> _Aim of the task_
Nothing but the exact text of the entries should appear in your answer; pictures stay out.

> _Data to use_
::::::::
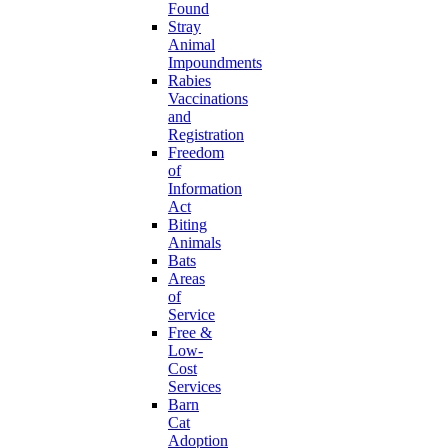
Found
Stray
Animal
Impoundments
Rabies
Vaccinations
and
Registration
Freedom
of
Information
Act
Biting
Animals
Bats
Areas
of
Service
Free &
Low-
Cost
Services
Barn
Cat
Adoption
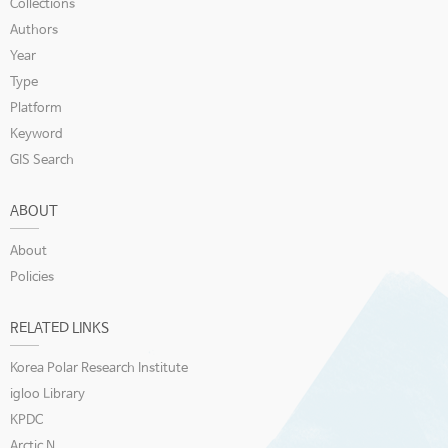
Collections
Authors
Year
Type
Platform
Keyword
GIS Search
ABOUT
About
Policies
RELATED LINKS
Korea Polar Research Institute
igloo Library
KPDC
Arctic N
::::::::
> _Problem solution_
Found
Stray
Animal
Impoundments
Rabies
Vaccinations
and
Registration
Freedom
of
Information
Act
Biting
Animals
Bats
Areas
of
Service
Free &
Low-
Cost
Services
Barn
Cat
Adoption
Collections
Authors
Year
Type
Platform
Keyword
GIS Search
ABOUT
About
Policies
RELATED LINKS
Korea Polar Research Institute
igloo Library
KPDC
Arctic N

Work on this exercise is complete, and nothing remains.